J’emprunte à l’auteur de l’épigraphe inaugurale du texte de Cédric Bonfils, l’idée que « nous sommes tous des isolés » mais cet isolement peut être brisé. Elle me sert de titre car c’est sans doute de cela dont il est question dans ce court monologue ou plutôt dans cette adresse à l’autre, qui cherche la réponse toujours de celle qui jamais ne fera entendre sa voix. Le locuteur est un homme, qui peu à peu se dévoilera, comme la nuit va vers l’aube et une femme sans nom qui dort sur un canapé dans son appartement, un inquiétant couteau dans la main. Son enfant dort dans la pièce d’à côté. Il veille sur elle ; il la protège de la violence du monde, de celle d’un homme, de celle de ses cris de ses hurlements. Au début du texte, il lui répète : Ça va aller (p.9 puis 15)

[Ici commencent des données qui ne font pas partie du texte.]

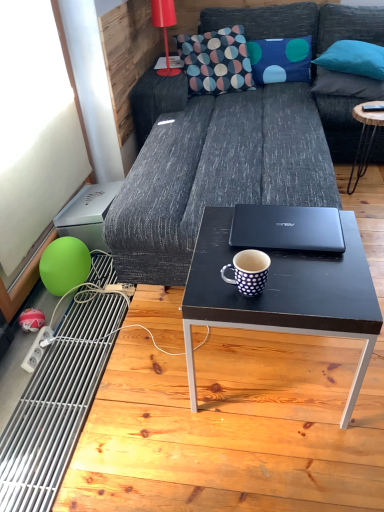 Locate an element on the screen. The width and height of the screenshot is (384, 512). black wood coffee table at right, which is the 1th coffee table in top-to-bottom order is located at coordinates (364, 140).

Measure the distance between point (200, 65) and camera.

Point (200, 65) and camera are 2.70 meters apart.

This screenshot has height=512, width=384. What do you see at coordinates (248, 271) in the screenshot? I see `white dotted ceramic mug at center` at bounding box center [248, 271].

Image resolution: width=384 pixels, height=512 pixels. In order to click on black wood coffee table at right, which is counted as the first coffee table, starting from the back in this screenshot , I will do `click(364, 140)`.

Is white dotted ceramic mug at center positioned in front of dark gray fabric couch at center?

A: Yes, it is.

Where is `studio couch that is on the right side of white dotted ceramic mug at center`? The width and height of the screenshot is (384, 512). studio couch that is on the right side of white dotted ceramic mug at center is located at coordinates (221, 166).

Does point (223, 271) come closer to viewer compared to point (326, 168)?

Yes, it is in front of point (326, 168).

Considering the sizes of objects white dotted ceramic mug at center and matte red lamp at upper left in the image provided, who is thinner, white dotted ceramic mug at center or matte red lamp at upper left?

white dotted ceramic mug at center.

Image resolution: width=384 pixels, height=512 pixels. Identify the location of coffee cup below the matte red lamp at upper left (from a real-world perspective). (248, 271).

Is white dotted ceramic mug at center at the left side of matte red lamp at upper left?

No.

Would you consider white dotted ceramic mug at center to be distant from matte red lamp at upper left?

That's right, there is a large distance between white dotted ceramic mug at center and matte red lamp at upper left.

How many degrees apart are the facing directions of dark gray fabric couch at center and matte green balloon at lower left?

The angle between the facing direction of dark gray fabric couch at center and the facing direction of matte green balloon at lower left is 89.1 degrees.

Is matte green balloon at lower left surrounded by dark gray fabric couch at center?

No, matte green balloon at lower left is not surrounded by dark gray fabric couch at center.

Locate an element on the screen. The image size is (384, 512). studio couch on the right side of matte green balloon at lower left is located at coordinates (221, 166).

What's the angular difference between teal fabric pillow at upper right, placed as the second pillow when sorted from left to right, and white dotted ceramic mug at center's facing directions?

The angular difference between teal fabric pillow at upper right, placed as the second pillow when sorted from left to right, and white dotted ceramic mug at center is 26.4 degrees.

How distant is teal fabric pillow at upper right, placed as the second pillow when sorted from left to right, from white dotted ceramic mug at center?

teal fabric pillow at upper right, placed as the second pillow when sorted from left to right, and white dotted ceramic mug at center are 6.16 feet apart from each other.

Considering the sizes of objects teal fabric pillow at upper right, placed as the second pillow when sorted from left to right, and white dotted ceramic mug at center in the image provided, who is wider, teal fabric pillow at upper right, placed as the second pillow when sorted from left to right, or white dotted ceramic mug at center?

Wider between the two is teal fabric pillow at upper right, placed as the second pillow when sorted from left to right.

From a real-world perspective, is teal fabric pillow at upper right, placed as the second pillow when sorted from left to right, on white dotted ceramic mug at center?

Yes, from a real-world perspective, teal fabric pillow at upper right, placed as the second pillow when sorted from left to right, is over white dotted ceramic mug at center

In the scene shown: Is black matte laptop at center directly adjacent to patterned fabric pillow at upper center?

No, black matte laptop at center is not with patterned fabric pillow at upper center.

Between black matte laptop at center and patterned fabric pillow at upper center, which one has less height?

With less height is black matte laptop at center.

Considering the relative sizes of black matte laptop at center and patterned fabric pillow at upper center in the image provided, is black matte laptop at center bigger than patterned fabric pillow at upper center?

No, black matte laptop at center is not bigger than patterned fabric pillow at upper center.

Which of these two, black matte laptop at center or patterned fabric pillow at upper center, is thinner?

With smaller width is black matte laptop at center.

Which of these two, black matte laptop at center or white dotted ceramic mug at center, stands taller?

white dotted ceramic mug at center is taller.

From a real-world perspective, relative to white dotted ceramic mug at center, is black matte laptop at center vertically above or below?

In terms of real-world spatial position, black matte laptop at center is below white dotted ceramic mug at center.

Considering their positions, is teal fabric pillow at upper right, which appears as the first pillow when viewed from the right, located in front of or behind black matte coffee table at center, which appears as the 1th coffee table when viewed from the front?

In the image, teal fabric pillow at upper right, which appears as the first pillow when viewed from the right, appears behind black matte coffee table at center, which appears as the 1th coffee table when viewed from the front.

From a real-world perspective, is teal fabric pillow at upper right, which appears as the first pillow when viewed from the right, above or below black matte coffee table at center, which is counted as the 1th coffee table, starting from the left?

teal fabric pillow at upper right, which appears as the first pillow when viewed from the right, is situated higher than black matte coffee table at center, which is counted as the 1th coffee table, starting from the left, in the real world.

Is point (378, 81) positioned before point (356, 284)?

No, it is behind (356, 284).

Locate an element on the screen. coffee cup that is on the left side of dark gray fabric couch at center is located at coordinates (248, 271).

Identify the location of coffee cup below the matte red lamp at upper left (from a real-world perspective). This screenshot has width=384, height=512. (248, 271).

Based on their spatial positions, is dark gray fabric couch at center or matte red lamp at upper left closer to black wood coffee table at right, which appears as the first coffee table when viewed from the right?

dark gray fabric couch at center lies closer to black wood coffee table at right, which appears as the first coffee table when viewed from the right, than the other object.

When comparing their distances from black matte coffee table at center, the 2th coffee table viewed from the right, does patterned fabric pillow at upper center or matte green balloon at lower left seem further?

Among the two, patterned fabric pillow at upper center is located further to black matte coffee table at center, the 2th coffee table viewed from the right.

Based on their spatial positions, is black matte laptop at center or teal fabric pillow at upper right, the 2th pillow from the right, further from matte red lamp at upper left?

black matte laptop at center is further to matte red lamp at upper left.

When comparing their distances from teal fabric pillow at upper right, the third pillow from the left, does teal fabric pillow at upper right, the 2th pillow from the right, or white dotted ceramic mug at center seem closer?

teal fabric pillow at upper right, the 2th pillow from the right, is positioned closer to the anchor teal fabric pillow at upper right, the third pillow from the left.

Considering their positions, is teal fabric pillow at upper right, which appears as the first pillow when viewed from the right, positioned further to matte green balloon at lower left than white dotted ceramic mug at center?

Based on the image, teal fabric pillow at upper right, which appears as the first pillow when viewed from the right, appears to be further to matte green balloon at lower left.

Estimate the real-world distances between objects in this image. Which object is further from dark gray fabric couch at center, black matte laptop at center or teal fabric pillow at upper right, the third pillow from the left?

Based on the image, teal fabric pillow at upper right, the third pillow from the left, appears to be further to dark gray fabric couch at center.

When comparing their distances from white dotted ceramic mug at center, does black matte laptop at center or matte green balloon at lower left seem closer?

Among the two, black matte laptop at center is located nearer to white dotted ceramic mug at center.

Consider the image. Based on their spatial positions, is white dotted ceramic mug at center or teal fabric pillow at upper right, the third pillow from the left, further from dark gray fabric couch at center?

white dotted ceramic mug at center is further to dark gray fabric couch at center.

The height and width of the screenshot is (512, 384). I want to click on throw pillow between matte red lamp at upper left and black wood coffee table at right, which appears as the first coffee table when viewed from the right, in the horizontal direction, so click(216, 61).

This screenshot has width=384, height=512. Identify the location of laptop that lies between blue dotted fabric pillow at upper center, the first pillow when ordered from left to right, and matte green balloon at lower left from top to bottom. (287, 228).

The image size is (384, 512). What are the coordinates of `studio couch situated between matte green balloon at lower left and black matte laptop at center from left to right` in the screenshot? It's located at (221, 166).

The height and width of the screenshot is (512, 384). I want to click on studio couch between black matte coffee table at center, the first coffee table from the bottom, and black wood coffee table at right, positioned as the 2th coffee table in left-to-right order, along the z-axis, so click(221, 166). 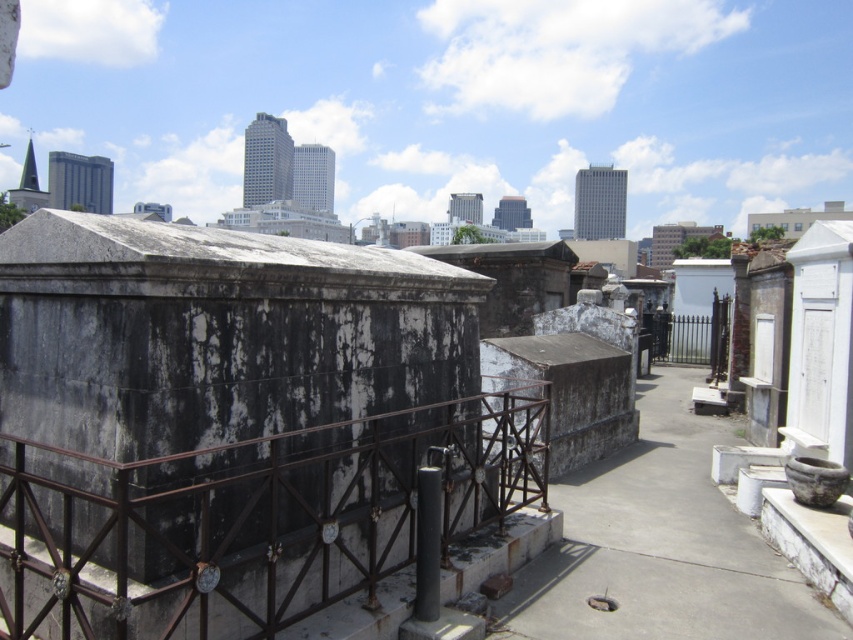 Is rusty metal railing at center positioned at the back of gray concrete pavement at center?

No, it is not.

Can you confirm if rusty metal railing at center is positioned to the right of gray concrete pavement at center?

In fact, rusty metal railing at center is to the left of gray concrete pavement at center.

Is point (71, 502) closer to viewer compared to point (619, 483)?

Yes, it is in front of point (619, 483).

The width and height of the screenshot is (853, 640). I want to click on rusty metal railing at center, so click(x=253, y=518). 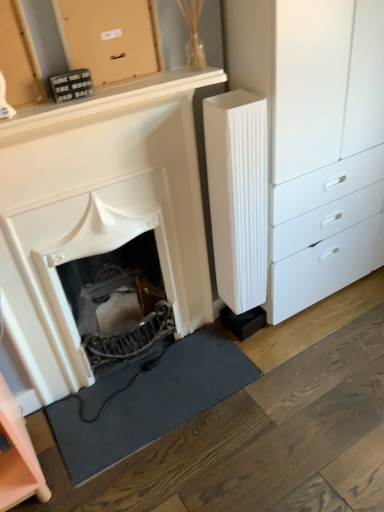 At what (x,y) coordinates should I click in order to perform the action: click on vacant point above black rubber doormat at lower left (from a real-world perspective). Please return your answer as a coordinate pair (x, y). Looking at the image, I should click on (144, 386). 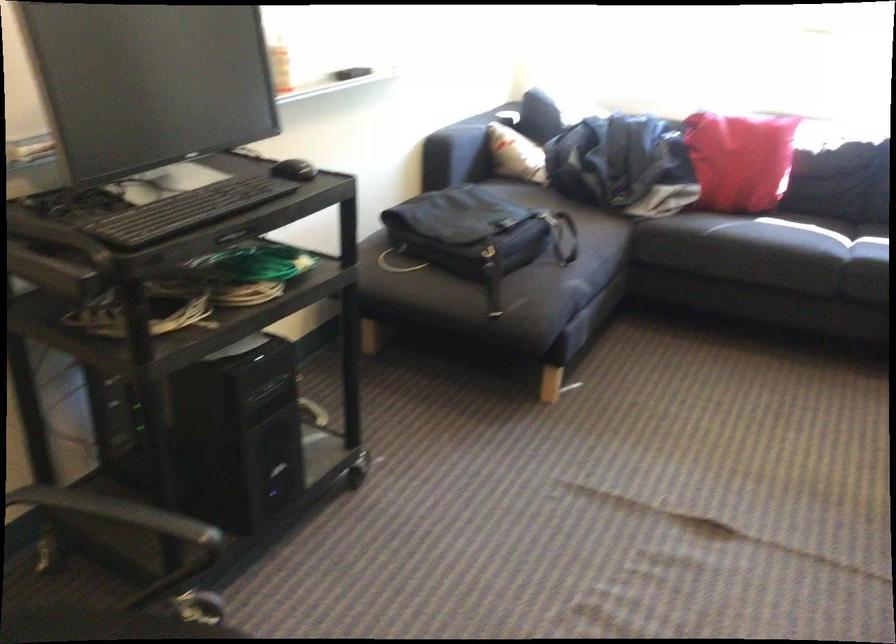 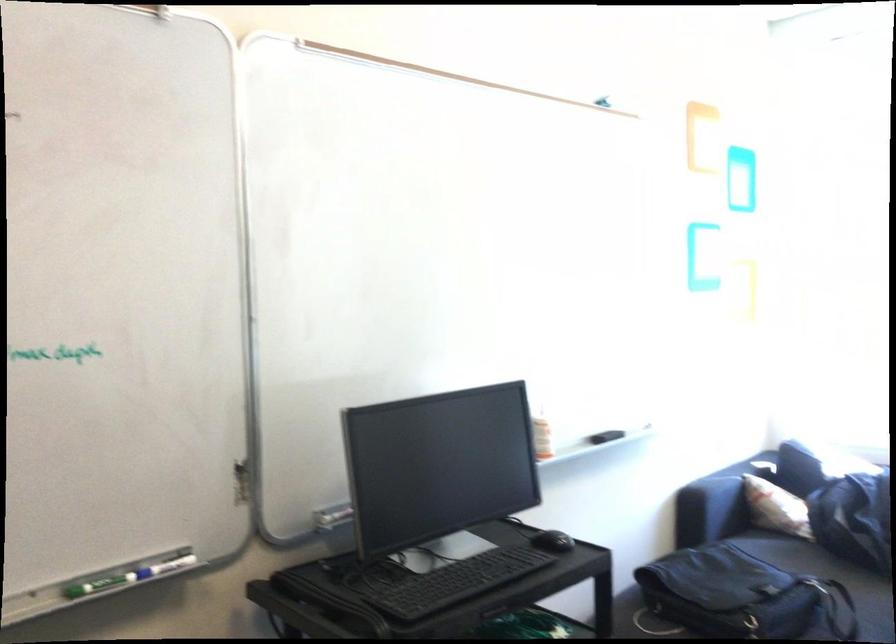 The point at (479, 230) is marked in the first image. Where is the corresponding point in the second image?

(744, 596)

Il est aussi comme « une veilleuse », une lumière jetée sur leurs deux vies. Il ne cesse de l’interroger avec sollicitude sur son état (les phrases interrogatives sont très nombreuses). Quant à lui, il va par bribes découvrir ce qu’est son existence. Sa parole se constitue de blocs suivis d’espaces, d’élans à nouveau pris vers cet échange nocturne dont la matière est silence et parole. Il s’agit d’une rencontre soliloque et pourtant décisive, paradoxalement évidente. Ne dit-il pas, p.16 :
On rencontre quelqu’un
On rend service à quelqu’un
On ne sait pas qui aide qui
On accepte seulement que cela ait lieu
L’homme parle d’une femme qu’il a aimée, de sa mère aussi, puis dévoile une part de son identité en révélant qu’il parle une langue du Congo (le lingala, p.22). Il est un exilé venu d’un pays de violences faites aux femmes, aux hommes, où l’on emprisonne les opposants politiques (p.24). La dédicace du texte nous éclaire à ce propos ; en effet Cédric Bonfils a dédié sa pièce à un militant congolais, opposant à Joseph Kabila et mort dans des circonstances non élucidées encore aujourd’hui, après avoir été arrêté en 2010 pour avoir lapidé le convoi du président Armand Tungulu Mudiandambu. Il évoque sa vie à Paris dans la précarité, la menace permanente de l’expulsion, les recommandations de son avocate.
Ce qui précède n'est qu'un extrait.